BBC’nin Newsnight programında ele alınan rapora Masri’nin yönlendirmesiyle iki uluslararası avukat da katkı sundu.
Osmanlı İmparatorluğu’nun yenilgisiyle İngiliz kontrolüne geçişinden yaklaşık 20 yıl sonra Filistin’de ayaklanmalar baş göstermişti.
Filistin’de yol kenarında patlayan bir bombanın dört İngiliz askerini öldürmesinden sonra İngiliz kuvvetleri, sorumlunun kim olduğuna bakmadan, bütün Filistin köylerine “cezalandırıcı eylem” politikası başlattı.

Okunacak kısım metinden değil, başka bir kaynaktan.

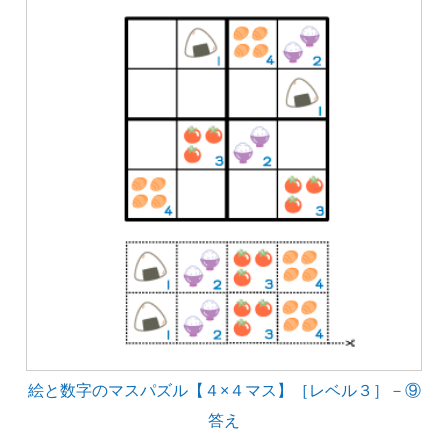
絵と数字のマスパズル【４×４マス】［レベル３］－⑨
答え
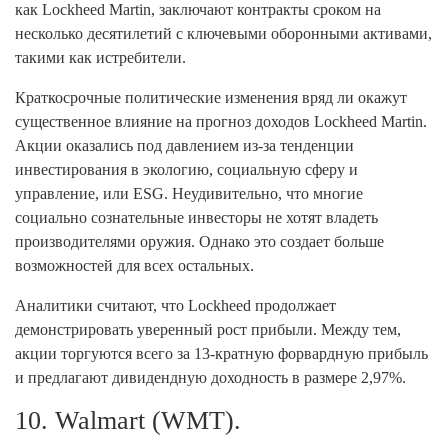
как Lockheed Martin, заключают контракты сроком на
несколько десятилетий с ключевыми оборонными активами,
такими как истребители.
Краткосрочные политические изменения вряд ли окажут
существенное влияние на прогноз доходов Lockheed Martin.
Акции оказались под давлением из-за тенденции
инвестирования в экологию, социальную сферу и
управление, или ESG. Неудивительно, что многие
социально сознательные инвесторы не хотят владеть
производителями оружия. Однако это создает больше
возможностей для всех остальных.
Аналитики считают, что Lockheed продолжает
демонстрировать уверенный рост прибыли. Между тем,
акции торгуются всего за 13-кратную форвардную прибыль
и предлагают дивидендную доходность в размере 2,97%.
10. Walmart (WMT).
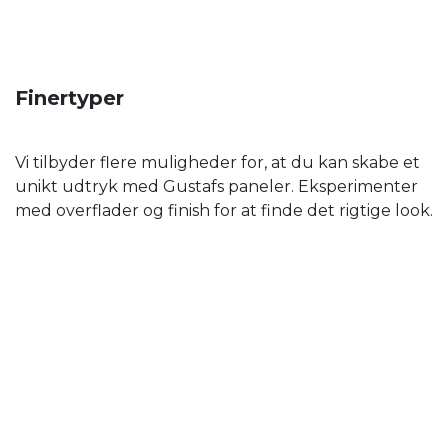
Finertyper
Vi tilbyder flere muligheder for, at du kan skabe et
unikt udtryk med Gustafs paneler. Eksperimenter
med overflader og finish for at finde det rigtige look.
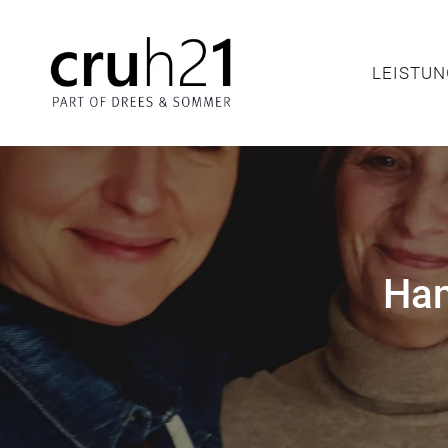
LEIS
LEISTU
Han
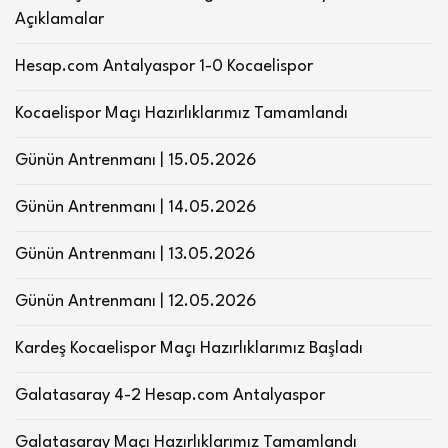
Açıklamalar
Hesap.com Antalyaspor 1-0 Kocaelispor
Kocaelispor Maçı Hazırlıklarımız Tamamlandı
Günün Antrenmanı | 15.05.2026
Günün Antrenmanı | 14.05.2026
Günün Antrenmanı | 13.05.2026
Günün Antrenmanı | 12.05.2026
Kardeş Kocaelispor Maçı Hazırlıklarımız Başladı
Galatasaray 4-2 Hesap.com Antalyaspor
Galatasaray Maçı Hazırlıklarımız Tamamlandı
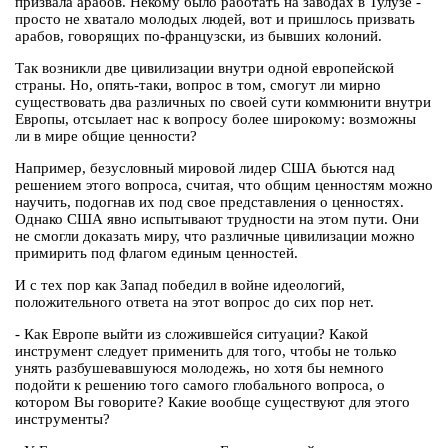
призвала арабов. Некому было работать на заводах в Тулузе -
просто не хватало молодых людей, вот и пришлось призвать
арабов, говорящих по-французски, из бывших колоний.
Так возникли две цивилизации внутри одной европейской
страны. Но, опять-таки, вопрос в том, смогут ли мирно
существовать два различных по своей сути коммюнити внутри
Европы, отсылает нас к вопросу более широкому: возможны
ли в мире общие ценности?
Например, безусловный мировой лидер США бьются над
решением этого вопроса, считая, что общим ценностям можно
научить, подогнав их под свое представления о ценностях.
Однако США явно испытывают трудности на этом пути. Они
не смогли доказать миру, что различные цивилизации можно
примирить под флагом единым ценностей.
И с тех пор как Запад победил в войне идеологий,
положительного ответа на этот вопрос до сих пор нет.
- Как Европе выйти из сложившейся ситуации? Какой
инструмент следует применить для того, чтобы не только
унять разбушевавшуюся молодежь, но хотя бы немного
подойти к решению того самого глобального вопроса, о
котором Вы говорите? Какие вообще существуют для этого
инструменты?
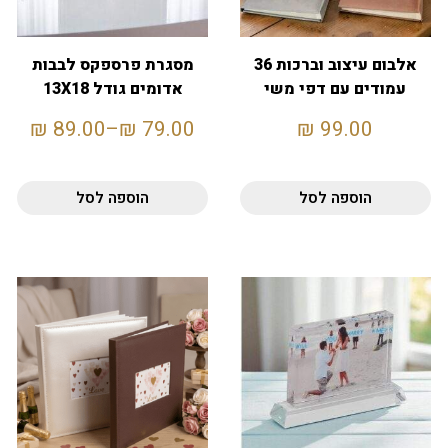
אלבום עיצוב וברכות 36
מסגרת פרספקס לבבות
עמודים עם דפי משי
אדומים גודל 13X18
מפרידים
₪
89.00
–
₪
79.00
₪
99.00
הוספה לסל
הוספה לסל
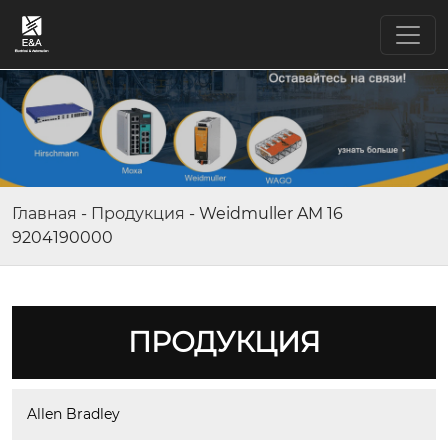
Главная
-
Продукция
-
Weidmuller AM 16
9204190000
ПРОДУКЦИЯ
Allen Bradley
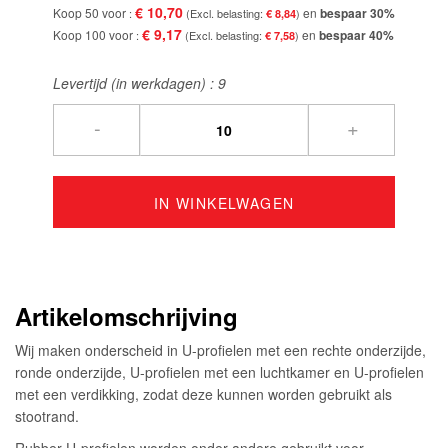
€ 10,70
Koop 50 voor
en
bespaar
30
%
€ 8,84
€ 9,17
Koop 100 voor
en
bespaar
40
%
€ 7,58
Levertijd (in werkdagen) :
9
-
+
IN WINKELWAGEN
Artikelomschrijving
Wij maken onderscheid in U-profielen met een rechte onderzijde,
ronde onderzijde, U-profielen met een luchtkamer en U-profielen
met een verdikking, zodat deze kunnen worden gebruikt als
stootrand.
Rubber U-profielen worden onder andere gebruikt voor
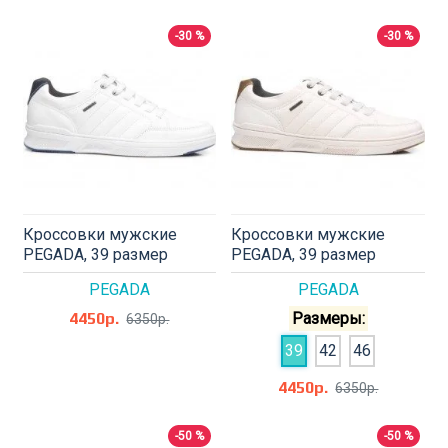
-30 %
-30 %
Кроссовки мужские
Кроссовки мужские
PEGADA, 39 размер
PEGADA, 39 размер
PEGADA
PEGADA
4450р.
Размеры:
6350р.
39
42
46
4450р.
6350р.
-50 %
-50 %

1938 sonbaharında İngiliz baskınına uğrayan Filistin köyü El Bassa, en kanlı eylemlerin yaşandığı yerlerden biri olarak tarihe geçti.
Rolls Royce zırhlı araçlarına monte edilmiş makineli tüfekler Filistin köyüne ateş açtı. Ardından İngiliz Ordusu’nun piyade tüfeği alayı yanan meşalelerle gelip evleri ateşe verdi.
Köylüler bir yere toplandı ve İngiliz askerleri onları zorla bir otobüse bindirdi. Bir mayın arazisinin üzerinden geçmeye zorlanan otobüsteki herkes yaşamını yitirdi.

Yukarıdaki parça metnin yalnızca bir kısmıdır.